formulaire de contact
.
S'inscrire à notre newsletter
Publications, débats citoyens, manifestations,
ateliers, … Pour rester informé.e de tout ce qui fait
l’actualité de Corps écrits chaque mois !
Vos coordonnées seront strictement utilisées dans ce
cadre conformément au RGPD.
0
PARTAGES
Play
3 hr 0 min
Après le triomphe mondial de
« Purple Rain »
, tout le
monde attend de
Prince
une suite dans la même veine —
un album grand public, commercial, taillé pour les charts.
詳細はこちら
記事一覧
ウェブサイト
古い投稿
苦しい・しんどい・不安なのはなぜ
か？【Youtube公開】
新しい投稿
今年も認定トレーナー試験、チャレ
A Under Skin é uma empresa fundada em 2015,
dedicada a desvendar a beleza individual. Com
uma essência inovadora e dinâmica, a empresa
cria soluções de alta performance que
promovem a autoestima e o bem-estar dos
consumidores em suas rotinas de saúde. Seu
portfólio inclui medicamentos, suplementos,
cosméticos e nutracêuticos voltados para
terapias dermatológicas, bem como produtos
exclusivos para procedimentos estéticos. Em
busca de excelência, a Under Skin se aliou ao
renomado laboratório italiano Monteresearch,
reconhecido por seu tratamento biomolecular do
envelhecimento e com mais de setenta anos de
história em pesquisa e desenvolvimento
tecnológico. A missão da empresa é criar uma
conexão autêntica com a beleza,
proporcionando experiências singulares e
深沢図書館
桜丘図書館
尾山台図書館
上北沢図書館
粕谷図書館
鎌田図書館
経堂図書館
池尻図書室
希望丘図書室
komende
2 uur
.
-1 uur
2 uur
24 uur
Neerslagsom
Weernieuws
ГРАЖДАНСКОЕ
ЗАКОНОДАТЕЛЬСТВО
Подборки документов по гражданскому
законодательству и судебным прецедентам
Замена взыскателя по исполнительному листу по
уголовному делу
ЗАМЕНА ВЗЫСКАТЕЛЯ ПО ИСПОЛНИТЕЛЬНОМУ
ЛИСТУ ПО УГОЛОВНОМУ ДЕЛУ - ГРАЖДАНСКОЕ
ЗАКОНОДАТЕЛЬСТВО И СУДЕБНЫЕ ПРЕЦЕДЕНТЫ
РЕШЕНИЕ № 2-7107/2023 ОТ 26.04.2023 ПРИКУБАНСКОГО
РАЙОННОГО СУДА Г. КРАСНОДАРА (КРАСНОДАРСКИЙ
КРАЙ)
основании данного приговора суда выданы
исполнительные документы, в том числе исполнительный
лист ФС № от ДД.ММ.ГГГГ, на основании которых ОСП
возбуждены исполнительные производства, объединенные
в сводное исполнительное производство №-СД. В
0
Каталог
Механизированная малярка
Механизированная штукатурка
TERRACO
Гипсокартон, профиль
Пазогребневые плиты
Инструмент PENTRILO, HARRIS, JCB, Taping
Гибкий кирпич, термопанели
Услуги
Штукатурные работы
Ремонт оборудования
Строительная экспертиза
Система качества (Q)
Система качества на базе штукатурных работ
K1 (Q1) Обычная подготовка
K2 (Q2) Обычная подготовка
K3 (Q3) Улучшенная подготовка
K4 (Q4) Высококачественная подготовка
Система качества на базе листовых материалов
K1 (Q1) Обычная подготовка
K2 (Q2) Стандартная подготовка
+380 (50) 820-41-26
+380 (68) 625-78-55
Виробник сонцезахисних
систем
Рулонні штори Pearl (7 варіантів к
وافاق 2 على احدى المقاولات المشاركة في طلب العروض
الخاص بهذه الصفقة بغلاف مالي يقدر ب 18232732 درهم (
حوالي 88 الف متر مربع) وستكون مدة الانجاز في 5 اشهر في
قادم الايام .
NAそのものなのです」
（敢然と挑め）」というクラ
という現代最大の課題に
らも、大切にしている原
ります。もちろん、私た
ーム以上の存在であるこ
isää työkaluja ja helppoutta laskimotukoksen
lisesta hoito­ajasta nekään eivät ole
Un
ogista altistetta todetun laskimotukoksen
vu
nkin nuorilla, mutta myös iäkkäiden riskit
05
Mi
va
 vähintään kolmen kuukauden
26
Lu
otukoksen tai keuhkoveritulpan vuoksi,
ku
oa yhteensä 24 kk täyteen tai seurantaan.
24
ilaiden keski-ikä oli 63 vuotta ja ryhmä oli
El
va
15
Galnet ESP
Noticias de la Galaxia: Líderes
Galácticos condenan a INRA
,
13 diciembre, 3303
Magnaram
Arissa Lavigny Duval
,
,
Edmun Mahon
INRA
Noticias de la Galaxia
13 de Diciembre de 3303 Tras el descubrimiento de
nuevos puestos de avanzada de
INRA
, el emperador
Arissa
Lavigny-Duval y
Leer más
※ ※ ※
Give every line of the listing again. Keep each one exact.

formulaire de contact
.
S'inscrire à notre newsletter
Publications, débats citoyens, manifestations,
ateliers, … Pour rester informé.e de tout ce qui fait
l’actualité de Corps écrits chaque mois !
Vos coordonnées seront strictement utilisées dans ce
cadre conformément au RGPD.
0
PARTAGES
Play
3 hr 0 min
Après le triomphe mondial de
« Purple Rain »
, tout le
monde attend de
Prince
une suite dans la même veine —
un album grand public, commercial, taillé pour les charts.
詳細はこちら
記事一覧
ウェブサイト
古い投稿
苦しい・しんどい・不安なのはなぜ
か？【Youtube公開】
新しい投稿
今年も認定トレーナー試験、チャレ
A Under Skin é uma empresa fundada em 2015,
dedicada a desvendar a beleza individual. Com
uma essência inovadora e dinâmica, a empresa
cria soluções de alta performance que
promovem a autoestima e o bem-estar dos
consumidores em suas rotinas de saúde. Seu
portfólio inclui medicamentos, suplementos,
cosméticos e nutracêuticos voltados para
terapias dermatológicas, bem como produtos
exclusivos para procedimentos estéticos. Em
busca de excelência, a Under Skin se aliou ao
renomado laboratório italiano Monteresearch,
reconhecido por seu tratamento biomolecular do
envelhecimento e com mais de setenta anos de
história em pesquisa e desenvolvimento
tecnológico. A missão da empresa é criar uma
conexão autêntica com a beleza,
proporcionando experiências singulares e
深沢図書館
桜丘図書館
尾山台図書館
上北沢図書館
粕谷図書館
鎌田図書館
経堂図書館
池尻図書室
希望丘図書室
komende
2 uur
.
-1 uur
2 uur
24 uur
Neerslagsom
Weernieuws
ГРАЖДАНСКОЕ
ЗАКОНОДАТЕЛЬСТВО
Подборки документов по гражданскому
законодательству и судебным прецедентам
Замена взыскателя по исполнительному листу по
уголовному делу
ЗАМЕНА ВЗЫСКАТЕЛЯ ПО ИСПОЛНИТЕЛЬНОМУ
ЛИСТУ ПО УГОЛОВНОМУ ДЕЛУ - ГРАЖДАНСКОЕ
ЗАКОНОДАТЕЛЬСТВО И СУДЕБНЫЕ ПРЕЦЕДЕНТЫ
РЕШЕНИЕ № 2-7107/2023 ОТ 26.04.2023 ПРИКУБАНСКОГО
РАЙОННОГО СУДА Г. КРАСНОДАРА (КРАСНОДАРСКИЙ
КРАЙ)
основании данного приговора суда выданы
исполнительные документы, в том числе исполнительный
лист ФС № от ДД.ММ.ГГГГ, на основании которых ОСП
возбуждены исполнительные производства, объединенные
в сводное исполнительное производство №-СД. В
0
Каталог
Механизированная малярка
Механизированная штукатурка
TERRACO
Гипсокартон, профиль
Пазогребневые плиты
Инструмент PENTRILO, HARRIS, JCB, Taping
Гибкий кирпич, термопанели
Услуги
Штукатурные работы
Ремонт оборудования
Строительная экспертиза
Система качества (Q)
Система качества на базе штукатурных работ
K1 (Q1) Обычная подготовка
K2 (Q2) Обычная подготовка
K3 (Q3) Улучшенная подготовка
K4 (Q4) Высококачественная подготовка
Система качества на базе листовых материалов
K1 (Q1) Обычная подготовка
K2 (Q2) Стандартная подготовка
+380 (50) 820-41-26
+380 (68) 625-78-55
Виробник сонцезахисних
систем
Рулонні штори Pearl (7 варіантів к
وافاق 2 على احدى المقاولات المشاركة في طلب العروض
الخاص بهذه الصفقة بغلاف مالي يقدر ب 18232732 درهم (
حوالي 88 الف متر مربع) وستكون مدة الانجاز في 5 اشهر في
قادم الايام .
NAそのものなのです」
（敢然と挑め）」というクラ
という現代最大の課題に
らも、大切にしている原
ります。もちろん、私た
ーム以上の存在であるこ
isää työkaluja ja helppoutta laskimotukoksen
lisesta hoito­ajasta nekään eivät ole
Un
ogista altistetta todetun laskimotukoksen
vu
nkin nuorilla, mutta myös iäkkäiden riskit
05
Mi
va
 vähintään kolmen kuukauden
26
Lu
otukoksen tai keuhkoveritulpan vuoksi,
ku
oa yhteensä 24 kk täyteen tai seurantaan.
24
ilaiden keski-ikä oli 63 vuotta ja ryhmä oli
El
va
15
Galnet ESP
Noticias de la Galaxia: Líderes
Galácticos condenan a INRA
,
13 diciembre, 3303
Magnaram
Arissa Lavigny Duval
,
,
Edmun Mahon
INRA
Noticias de la Galaxia
13 de Diciembre de 3303 Tras el descubrimiento de
nuevos puestos de avanzada de
INRA
, el emperador
Arissa
Lavigny-Duval y
Leer más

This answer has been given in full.